Migrating Larger Tables to SharePoint

This is the third, and possibly the last, in a series of blog posts on my experiences migrating data from a working Access/SQL Server database to SharePoint, where it now serves me daily. It's a "hybrid" database, in the sense that the Front End is the original Access accdb, complete with all of the original VBA intact, while the Back End lives on SharePoint.
A couple of posts back I introduced you to this small project. In that initial post, I told you about the problem of "disappearing Primary Keys". To be honest, of course, Primary Keys don't really disappear. However, SharePoint does a really good job both of disguising them and hiding them from you. Unless you know how that happens and why, you might be as confused as I was at first. You do know all about that now, of course, because you've read my first blog post on the topic. The major consequence of that trick with Primary Keys is that it causes any relationships you've defined on those tables to go all squirrelly. "Squirrelly" is a software term that means, more or less, your relationships go flying off in random directions without much guidance or purpose.

In the second blog post in this series, I told you how I went about patching up those lost relationships between existing tables.

All of the tables I used as demos in those first two phases of the data migration held small numbers of records--no more than a few hundred.  However, if you are migrating a lot of data to a new SharePoint database, as I was, you probably have tables holding many thousands of records. That's a whole different story. When your recordsets go over a few hundred rows, you'll definitely want to adopt a different strategy, one based on advanced planning and some staging steps to get the tables and data ready to make the journey.

A Journey of Seven Thousand Records

As you may recall from the two previous posts, the data I migrated in this project came from a decade-old database, most recently with a SQL Server back end. I copied it all to my Office 365 Hosted SharePoint site. I'll use the term "migrate" in the rest of this blog to describe that process, in which I copied all of the records from one table to the other. Of course, the Access Front End remains as before; it's just connected to a different set of tables. The migration went well, once I figured out how to handle the little gotchas that cropped up. I've been using this SharePoint version for several weeks and couldn't be happier.

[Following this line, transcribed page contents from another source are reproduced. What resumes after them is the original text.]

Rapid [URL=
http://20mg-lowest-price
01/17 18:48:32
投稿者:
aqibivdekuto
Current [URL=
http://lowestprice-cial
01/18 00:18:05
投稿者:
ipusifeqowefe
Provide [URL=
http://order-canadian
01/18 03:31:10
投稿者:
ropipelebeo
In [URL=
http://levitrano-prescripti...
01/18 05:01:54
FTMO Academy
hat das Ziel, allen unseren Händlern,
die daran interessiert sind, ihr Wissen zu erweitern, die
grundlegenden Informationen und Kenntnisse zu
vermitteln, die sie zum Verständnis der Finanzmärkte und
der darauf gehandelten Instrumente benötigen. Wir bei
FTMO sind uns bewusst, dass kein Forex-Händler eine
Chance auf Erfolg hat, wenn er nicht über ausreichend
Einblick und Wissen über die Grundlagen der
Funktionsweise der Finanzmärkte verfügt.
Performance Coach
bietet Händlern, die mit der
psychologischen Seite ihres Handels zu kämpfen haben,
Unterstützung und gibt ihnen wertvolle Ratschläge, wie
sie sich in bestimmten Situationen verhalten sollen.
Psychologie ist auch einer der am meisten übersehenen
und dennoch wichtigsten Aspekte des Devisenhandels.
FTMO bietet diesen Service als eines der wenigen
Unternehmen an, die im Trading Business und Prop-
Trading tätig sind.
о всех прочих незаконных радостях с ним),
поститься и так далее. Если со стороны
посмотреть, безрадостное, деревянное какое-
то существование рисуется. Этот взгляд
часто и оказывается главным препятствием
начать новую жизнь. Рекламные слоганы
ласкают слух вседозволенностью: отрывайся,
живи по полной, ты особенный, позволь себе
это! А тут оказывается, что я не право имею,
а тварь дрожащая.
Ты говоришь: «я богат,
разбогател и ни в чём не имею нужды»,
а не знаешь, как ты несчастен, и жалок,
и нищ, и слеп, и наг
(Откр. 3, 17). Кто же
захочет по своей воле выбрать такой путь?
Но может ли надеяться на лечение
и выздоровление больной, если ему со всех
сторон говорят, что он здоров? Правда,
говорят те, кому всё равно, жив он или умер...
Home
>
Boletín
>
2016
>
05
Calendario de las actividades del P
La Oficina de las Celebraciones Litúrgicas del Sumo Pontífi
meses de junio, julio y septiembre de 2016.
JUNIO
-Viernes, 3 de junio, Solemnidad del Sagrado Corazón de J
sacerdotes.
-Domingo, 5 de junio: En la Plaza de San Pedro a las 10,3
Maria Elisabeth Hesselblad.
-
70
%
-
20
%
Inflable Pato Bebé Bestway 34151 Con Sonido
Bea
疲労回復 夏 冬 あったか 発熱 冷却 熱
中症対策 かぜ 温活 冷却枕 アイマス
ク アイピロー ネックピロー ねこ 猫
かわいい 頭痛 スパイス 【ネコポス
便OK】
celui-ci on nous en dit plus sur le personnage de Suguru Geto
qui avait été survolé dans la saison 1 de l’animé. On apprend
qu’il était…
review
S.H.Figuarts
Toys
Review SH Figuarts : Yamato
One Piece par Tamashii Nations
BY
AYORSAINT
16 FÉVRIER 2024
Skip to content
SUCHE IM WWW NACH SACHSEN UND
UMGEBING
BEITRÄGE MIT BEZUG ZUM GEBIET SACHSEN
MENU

One of the most significant problems appeared when I was trying to upload the larger tables to SharePoint. These tables hold several thousand records each. The two largest tables, daily work details and invoice details, held over 7,500 records and over 5,700 records respectively. (It turns out I don't bill for every hour I record in this database. Go figure.)


Et Tu, Bruto

I found that I couldn't safely move more than a few hundred records at a time if I tried to do it the "brute force" way. "Brute force" would be clicking on a table, pointing it at a SharePoint site, and clicking the button to copy the data. The big culprit, I think, was that SharePoint was trying to index fields all during the migration. A lot of work was going on behind the scenes, and SharePoint and Access simply couldn't keep up. SharePoint couldn't import thousands of records and manage the indexes and referential integrity on the Foreign Key fields in those records efficiently in a single go.

Eventually, I realized that a more disciplined, planned and phased approach was going to work out better, with fewer cuss words and less frequent "do overs". The overall time it took move the data from linked Access tables to SharePoint wasn't all that much shorter because of the preparation work that went into staging the tables for migration. Yet, I was far less frazzled when it was over. In the following paragraphs, I'll describe the method I worked out to "stage" my larger tables for migration.

He that filches from me my good name robs me of that which not enriches him and makes me poor indeed

Here's the table I selected as a demo for you. I have to make a confession here, at the risk of getting unduly embarrassed. As you can see, the name of this table is "tblWorkWork". I don't know what I was thinking that day back in 2001 or 2002 when I first named this sucker "WorkWork", instead of "WorkDetail". I still don't know. As embarrassing as it is, though, it's always seemed like too much trouble to go back and rename it, along with all of the references to it buried in the bowels of the database. Maybe that'll be another project after this one, but probably not. It's tblWorkWork and that's that. I can live with it; and have been for 10 years now. Feel free to snicker if you'd like, though.  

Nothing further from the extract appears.